- Gravure par Tourfaut sur un dessin de Bocourt d’après une photographie d’Ernest Ladrey dans Le Monde illustré du 8 mars 1879.
- Born: 16 December 1817
- Died: 23 February 1879
- Occupations: Writer, literary historian, jurist, philosopher
- Awards: Officer of the Legion of Honor (1870) ;

= Saint-René Taillandier =

French writer and critic (1817–1879)

Saint-René Taillandier (/fr/; 16 December 1817 – 22 February 1879) was a French writer and critic.

==Life==
Taillandier was born René Gaspard Ernest Taillandier, in Paris. He completed his studies in Heidelberg, and then became professor of literature successively in Strasbourg, Montpellier and at the Sorbonne, where he was nominated to the chair of French eloquence in 1868. Most of the articles included in his published volumes first appeared in the Revue des deux mondes.

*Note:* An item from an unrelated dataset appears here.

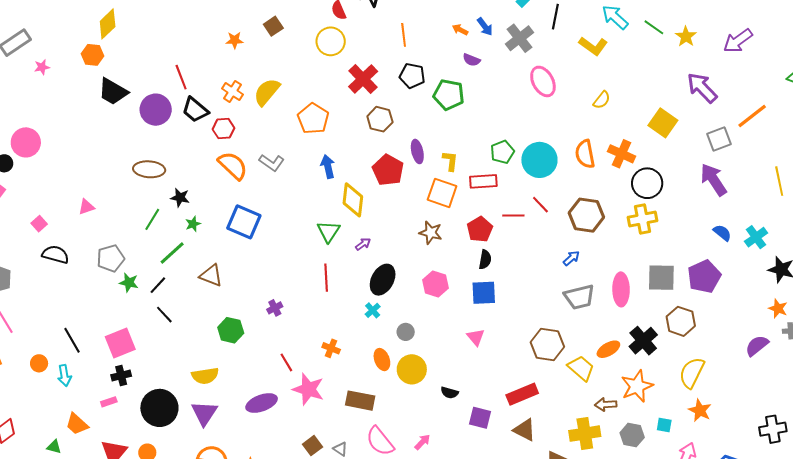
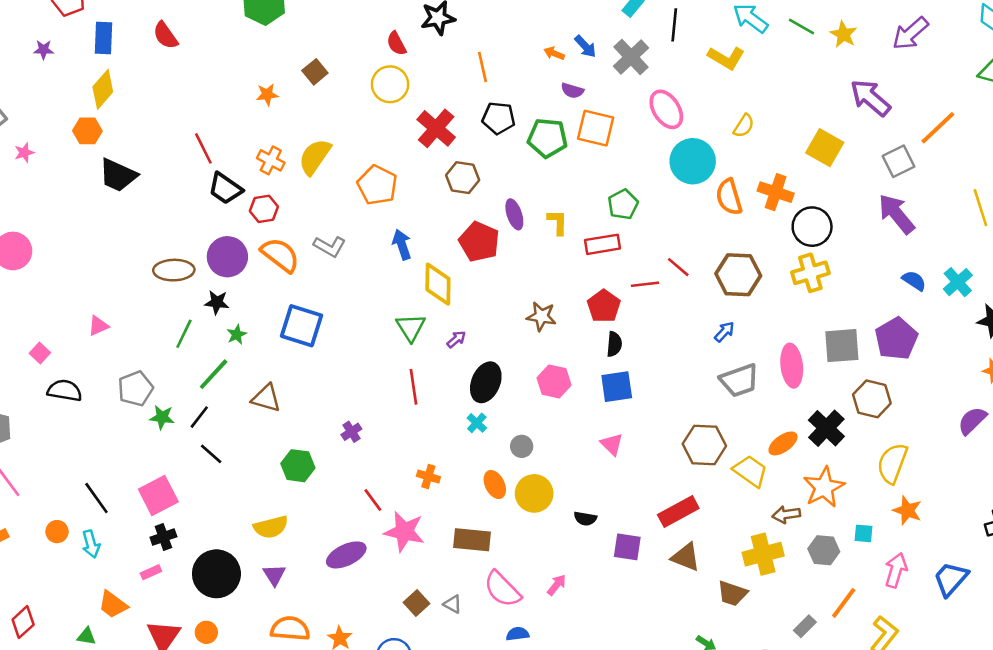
purple circle: (156, 110) -> (227, 257), moved
cyan circle: (539, 160) -> (693, 161), moved
orange square: (442, 193) -> (596, 128), moved
purple triangle: (204, 413) -> (274, 575), size x0.7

In January 1870 he became general secretary of the ministry of education, and continued in this office after the fall of the Empire. He became officer of the Legion of Honour in 1870, and was elected to the Académie Française in 1873. He died in Paris.

==Works==
His works include Allemagne et Russie, études historiques et litteraires (1856), Le Poète du Caucase, Michel Lermontoff (1856), Maurice de Saxe (2 vols. 1865), Tchèques et Magyars (1869), Le Général Philippe de Ségur (1875).